Les frais normaux de déménagement sont, dans tous les cas, à la charge de l’État.

 

Au préalable, lorsque l’immeuble est occupé, le propriétaire qui entend donner congé à son locataire doit l’en informer dans le mois suivant le dépôt de la demande des autorisations de démolir et de construire, puis le lui notifier avant que ces autorisations ne soient définitives en respectant un préavis de six mois à compter de l’expédition de la lettre recommandée.

Le nouveau texte redéfinit ces personnes protégées de façon très précise (article 2 de la loi 1.508 modifiant l’article 3 de la loi 1.235), qu’il s’agisse des conditions de naissance, de résidence, ou encore des liens avec des personnes monégasques.

La nationalité étrangère est désormais clairement indiquée et les Enfants du Pays sont expressément visés.

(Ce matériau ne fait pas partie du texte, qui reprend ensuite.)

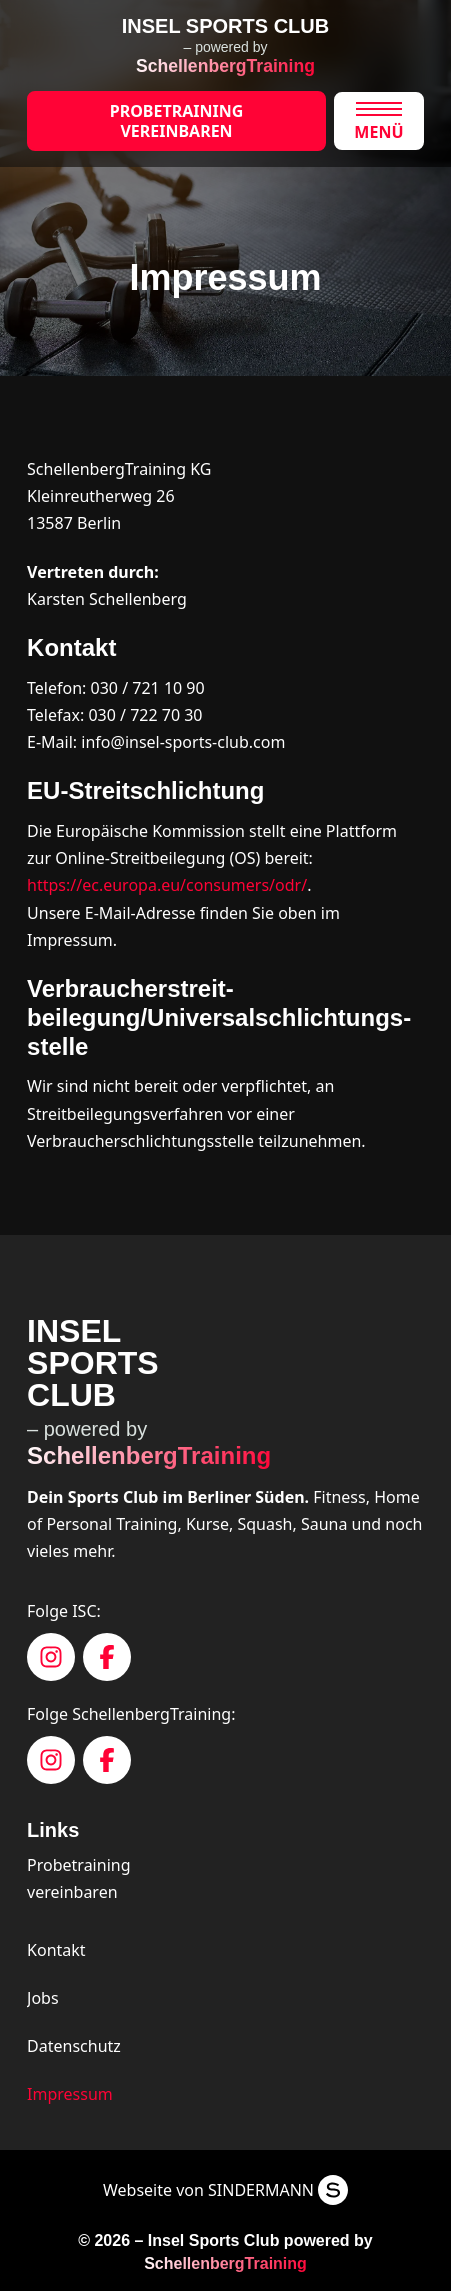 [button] (379, 121)
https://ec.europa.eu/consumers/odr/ (167, 885) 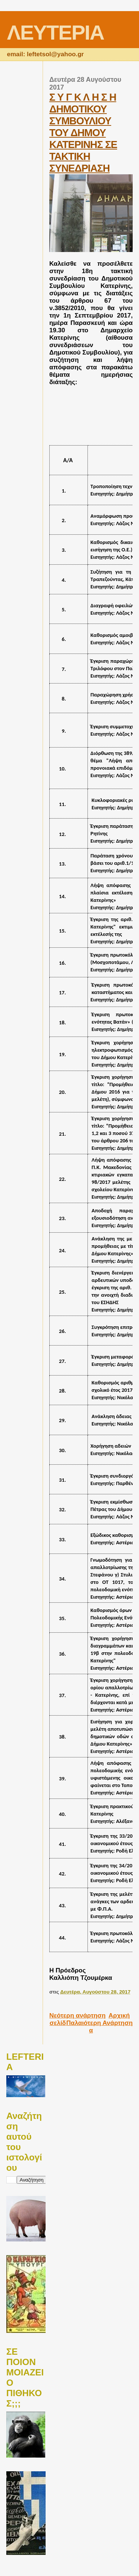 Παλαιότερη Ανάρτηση (99, 2022)
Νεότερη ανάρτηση (77, 2015)
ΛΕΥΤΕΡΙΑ (55, 32)
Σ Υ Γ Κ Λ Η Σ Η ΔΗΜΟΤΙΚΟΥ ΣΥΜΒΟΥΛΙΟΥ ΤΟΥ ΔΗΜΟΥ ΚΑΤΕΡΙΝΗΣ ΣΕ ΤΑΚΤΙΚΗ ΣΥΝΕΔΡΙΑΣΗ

Hormis le cas des personnes de nationalité monégasque (catégorie 1), les rangs de priorité définis dans ce texte reposent :

  • sur les liens personnels ou familiaux avec les Monégasques pour la catégorie 2 (personnes de nationalité étrangère). Il s’agit des personnes de nationalité étrangère :

– nées d’un auteur monégasque ou adoptées par une personne de nationalité monégasque et qui justifient d’au moins dix années de résidence en Principauté ;

– conjoints survivants d’une personne de nationalité monégasque non remariés ;

– partenaires d’un contrat de vie commune survivants d’une personne de nationalité monégasque et qui justifient d’au moins dix années de résidence en Principauté et n’ayant pas conclu un nouveau contrat de vie commune ou ne s’étant pas mariés ou remariés ;

– père ou mère assurant l’entretien et l’éducation d’un enfant de nationalité monégasque et dont le domicile constitue la résidence habituelle ou occasionnelle de l’enfant ;

– père ou mère ayant eu, pendant au moins dix ans, la charge effective d’un enfant de nationalité monégasque et qui justifient d’au moins dix années de résidence en Principauté ;

De nouveaux critères ont été intégrés et il faut préciser qu’il n’y a pas de création de rang de priorité au sein de cette catégorie de personnes.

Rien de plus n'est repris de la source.